Wir allerdings sind dabei, die Sesshaftigkeit aufzugeben. Immer zahlreicher siedeln
einzelne, aber auch Gruppen über. Die Lage bietet einem distanzierten Beobachter das Bild
eines Ameisenhaufens, der von einem transzendenten Fuss aufgescheucht wurde. Das Phänomen
entspricht nicht einer Rückkehr zum Nomadismus. Roma und Sinti übersiedeln nicht, sie
sind in ihrem Stamm verwurzelt. Wohnen bedeutet nicht, in unbeweglichem Bett zu schlafen,
sondern in gewohnter Umgebung zu leben. Das Heim ist nicht notwendigerweise ein ständiger
Ort, sondern ein vertrauenswürdiger Stützpunkt. Sein Heim verloren zu haben, heisst
nicht, einen Ort verlassen zu haben, sondern in Ungewohntem leben zu müssen, in einer
Umwelt, in der wir uns nicht wiedererkennen. Wir sind in der Übersiedlung, weil sich
unsere Welt bis zur Unkenntlichkeit verändert, weil sie ungewöhnlich und daher
unbewohnbar wurde. Wir können uns daran nicht gewöhnen.

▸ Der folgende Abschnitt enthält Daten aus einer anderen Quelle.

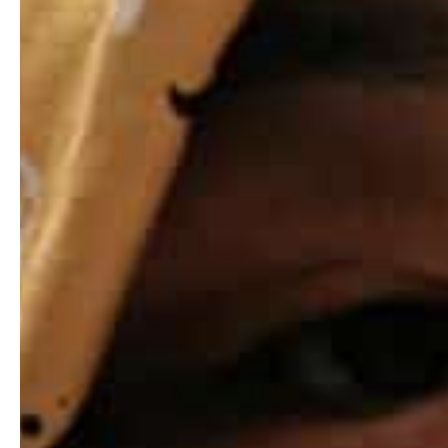
Hit enter to search or ESC to close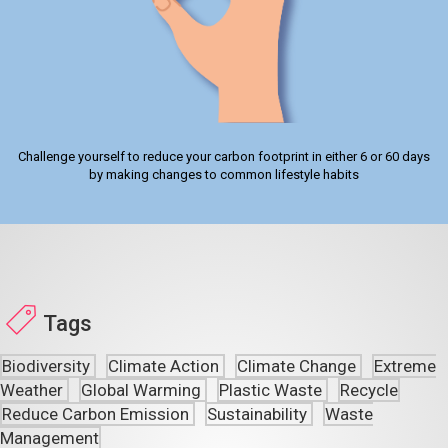
Challenge yourself to reduce your carbon footprint in either 6 or 60 days
by making changes to common lifestyle habits
Tags
Biodiversity
Climate Action
Climate Change
Extreme
Weather
Global Warming
Plastic Waste
Recycle
Reduce Carbon Emission
Sustainability
Waste
Management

Gewöhnliches wird nicht wahrgenommen. Gewohnheit ist eine undurchsichtige Decke. An der
heimatlichen Landschaft werden nur Veränderungen festgestellt, nicht grundlegende
Gestalten. Wenn wir unsere von Apparaten kodifizierte Welt als ungewöhnlich erleben,
heisst das, dass sich ihre grundlegenden Gestalten verändert haben. Wir sind entwurzelt,
weil sich der Boden, in dem wir wurzelten, tektonisch verschoben hat. Eben das erlaubt
uns, einen von vorangegangenen Generationen nicht einnehmbaren kritischen Standpunkt zur
Welt zu besetzen. Da die Welt nicht mehr vertrauenswürdig ist, da wir darin fremd sind,
können wir, besser als unsere Ahnen, die Lage kritisieren. Aber der kritische Standpunkt
ist keine Wohnung. Man kann, wie Kant wusste, den Zweifel nicht bewohnen. Wir kritisieren
aus Heimweh: Wir sind infolge unserer radikalen Entfrerndung gegenreformatorisch. Die von
Apparaten kodifizierte Welt ist auch deshalb ungewöhnlich und unbewohnbar, weil sie eine
Völkerwanderung hervorruft, welche zusätzlich die Umwelt zur Unkenntlichkeit verändert.